Pensar o que daquela situação lhe frustrar tanto e a partir disso buscar mudanças, novas formas de lidar com o ocorrido. Então por exemplo, me frustrei com o meu trabalho, percebi que não vejo mais sentido no que eu faço, na forma que eu faço; não gostei de como a organização que eu trabalho vem lidando com essa pandemia. Então paro para refletir, o que não tem mais sentido? O que tinha sentido antes que agora se perdeu? Qual o meu propósito com isso? O que posso mudar agora? Ou que eu preciso me organizar melhor para mudar? E assim por diante. A frustração não precisa - e não deve - levar ao sentimento de culpa ou de raiva.
Então resumindo, compreender que a frustração é normal, ainda mais nesse momento e entender que ela pode ser um ótimo combustível para eventuais mudanças.
Você pode nos dar algumas dicas ou passos importantes que podem amenizar toda esse turbilhão de pensamentos e sentimentos que estamos vivendo agora (ansiedade, medo, pânico, convivência com você mesmo, solidão, etc)?
É importante reforçar que cada um tem uma forma singular de lidar com tudo que está acontecendo. Por isso se sentir necessidade não hesite em buscar um suporte profissional.

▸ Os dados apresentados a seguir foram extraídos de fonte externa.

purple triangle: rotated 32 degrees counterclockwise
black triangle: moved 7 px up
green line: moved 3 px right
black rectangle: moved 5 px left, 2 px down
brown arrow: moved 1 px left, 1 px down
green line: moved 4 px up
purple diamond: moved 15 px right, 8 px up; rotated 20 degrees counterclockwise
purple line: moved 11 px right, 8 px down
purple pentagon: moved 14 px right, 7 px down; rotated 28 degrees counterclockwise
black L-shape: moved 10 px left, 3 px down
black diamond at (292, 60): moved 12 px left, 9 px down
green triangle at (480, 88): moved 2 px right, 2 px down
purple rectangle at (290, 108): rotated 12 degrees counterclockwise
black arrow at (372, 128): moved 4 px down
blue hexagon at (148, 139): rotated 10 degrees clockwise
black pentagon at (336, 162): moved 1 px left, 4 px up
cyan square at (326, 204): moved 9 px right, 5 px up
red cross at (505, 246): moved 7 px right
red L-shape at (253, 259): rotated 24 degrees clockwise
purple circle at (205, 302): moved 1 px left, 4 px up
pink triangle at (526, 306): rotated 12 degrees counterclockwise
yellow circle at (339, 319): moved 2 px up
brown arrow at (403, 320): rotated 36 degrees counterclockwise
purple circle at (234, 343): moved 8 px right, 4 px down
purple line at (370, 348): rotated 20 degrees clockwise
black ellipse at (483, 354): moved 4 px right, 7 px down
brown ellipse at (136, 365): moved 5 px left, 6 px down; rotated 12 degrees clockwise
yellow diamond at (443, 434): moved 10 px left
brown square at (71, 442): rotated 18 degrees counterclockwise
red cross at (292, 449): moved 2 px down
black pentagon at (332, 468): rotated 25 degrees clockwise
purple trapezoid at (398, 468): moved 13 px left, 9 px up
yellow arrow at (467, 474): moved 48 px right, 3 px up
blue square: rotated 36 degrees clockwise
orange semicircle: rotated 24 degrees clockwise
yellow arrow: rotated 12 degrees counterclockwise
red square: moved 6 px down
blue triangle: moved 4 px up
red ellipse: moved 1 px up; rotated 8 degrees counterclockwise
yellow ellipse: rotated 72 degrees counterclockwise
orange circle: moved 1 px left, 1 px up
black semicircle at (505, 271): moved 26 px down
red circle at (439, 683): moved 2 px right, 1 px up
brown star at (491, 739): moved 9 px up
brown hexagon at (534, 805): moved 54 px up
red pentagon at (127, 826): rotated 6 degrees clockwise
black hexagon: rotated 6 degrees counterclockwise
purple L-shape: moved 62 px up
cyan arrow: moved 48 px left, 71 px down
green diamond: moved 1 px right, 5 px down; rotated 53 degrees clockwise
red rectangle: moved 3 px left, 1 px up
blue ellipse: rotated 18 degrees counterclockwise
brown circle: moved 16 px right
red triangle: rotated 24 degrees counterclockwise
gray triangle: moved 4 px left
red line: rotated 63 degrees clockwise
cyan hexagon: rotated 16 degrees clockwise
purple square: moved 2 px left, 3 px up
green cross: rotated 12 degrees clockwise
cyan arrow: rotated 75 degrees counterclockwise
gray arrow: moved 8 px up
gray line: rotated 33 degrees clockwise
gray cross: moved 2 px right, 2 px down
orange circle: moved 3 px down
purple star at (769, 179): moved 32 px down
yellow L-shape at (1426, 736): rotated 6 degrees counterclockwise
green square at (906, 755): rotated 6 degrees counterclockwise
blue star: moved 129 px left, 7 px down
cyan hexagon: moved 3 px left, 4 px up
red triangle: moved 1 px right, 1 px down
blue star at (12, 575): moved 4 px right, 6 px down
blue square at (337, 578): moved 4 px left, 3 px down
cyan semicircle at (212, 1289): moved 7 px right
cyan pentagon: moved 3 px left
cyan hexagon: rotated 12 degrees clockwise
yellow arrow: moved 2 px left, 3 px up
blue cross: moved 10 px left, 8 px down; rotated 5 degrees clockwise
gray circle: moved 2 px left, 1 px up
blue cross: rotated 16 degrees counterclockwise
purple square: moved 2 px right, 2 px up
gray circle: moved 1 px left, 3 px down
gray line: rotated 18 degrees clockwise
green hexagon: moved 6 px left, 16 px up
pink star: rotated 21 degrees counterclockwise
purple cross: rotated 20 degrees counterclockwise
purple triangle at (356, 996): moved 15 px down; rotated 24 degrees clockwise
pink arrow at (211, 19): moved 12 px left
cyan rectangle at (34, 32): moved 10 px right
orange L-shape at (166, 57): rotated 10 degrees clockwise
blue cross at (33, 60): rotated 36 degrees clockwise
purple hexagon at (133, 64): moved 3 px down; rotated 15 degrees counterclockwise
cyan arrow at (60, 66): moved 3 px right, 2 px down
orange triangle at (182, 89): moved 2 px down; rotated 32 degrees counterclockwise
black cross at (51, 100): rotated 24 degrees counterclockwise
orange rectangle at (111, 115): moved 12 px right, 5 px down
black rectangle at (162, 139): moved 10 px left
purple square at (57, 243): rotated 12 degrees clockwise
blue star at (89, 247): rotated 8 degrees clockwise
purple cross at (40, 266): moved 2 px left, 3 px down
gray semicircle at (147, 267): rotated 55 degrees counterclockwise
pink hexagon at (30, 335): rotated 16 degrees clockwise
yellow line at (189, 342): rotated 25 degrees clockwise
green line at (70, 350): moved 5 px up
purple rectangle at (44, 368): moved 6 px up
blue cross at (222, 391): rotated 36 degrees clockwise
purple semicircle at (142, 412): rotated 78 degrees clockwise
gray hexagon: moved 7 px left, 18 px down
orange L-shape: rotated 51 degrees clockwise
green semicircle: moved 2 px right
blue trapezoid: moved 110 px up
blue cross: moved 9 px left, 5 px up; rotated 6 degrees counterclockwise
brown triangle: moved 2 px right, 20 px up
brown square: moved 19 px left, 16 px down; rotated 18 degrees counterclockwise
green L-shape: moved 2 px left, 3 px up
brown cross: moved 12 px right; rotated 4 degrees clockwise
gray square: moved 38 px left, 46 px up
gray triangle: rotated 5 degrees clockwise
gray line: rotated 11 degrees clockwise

Mas deixo aqui algumas atividades que podem ajudar.
1- Respirar, tirar alguns minutinhos dos dia para fazer uma respiração profunda, é uma ótima oportunidade de entrar em contato consigo e lembrar que ainda pulsa vida dentro de cada um.
2 - Fazer algum exercício, já estamos em uma situação que estamos mais contraídos, dentro de casa, mais reclusos, então movimentar o corpo de alguma maneira, fazer com que ele se expanda dentro de seus novos limites é importante. Seja uma yoga, um alongamento, uma aula de dança, o exercício que for viável (dentro de casa!).
3 - Realizar encontros virtuais com amigos e família também pode ajudar bastante, é uma ótima forma de descontração e também de compartilhar as angústias desse momento e perceber que não estamos sozinhos.
4 - Buscar organizar uma rotina diária de afazeres também pode ser interessante, não precisa ser nada muito rígido, apenas algo para dar um contorno ao dia. Então definir um horário de trabalho, horário de lazer, de estudos. E se não conseguir cumprir, está tudo bem também, porque a maior dica que tenho diante disso tudo é "se ouça". Ouça o que o seu corpo está te dizendo quando senti muito sono no meio da tarde, ou quando a ansiedade bate pesada e quando a concentração vai lá embaixo. Não se cobre tanto nesse período, você e o resto do mundo está tentando entender como essa dinâmica funciona, está tudo bem ficar perdido e dar uma travada. Aos poucos vamos pegando o jeito.
Como você tem se sentido nesta quarentena? É muito importante reconhecer nossos sentimentos e, se precisar de ajuda, procurar um profissional capacitado que possa te ajudar neste momento. Estamos juntos nessa.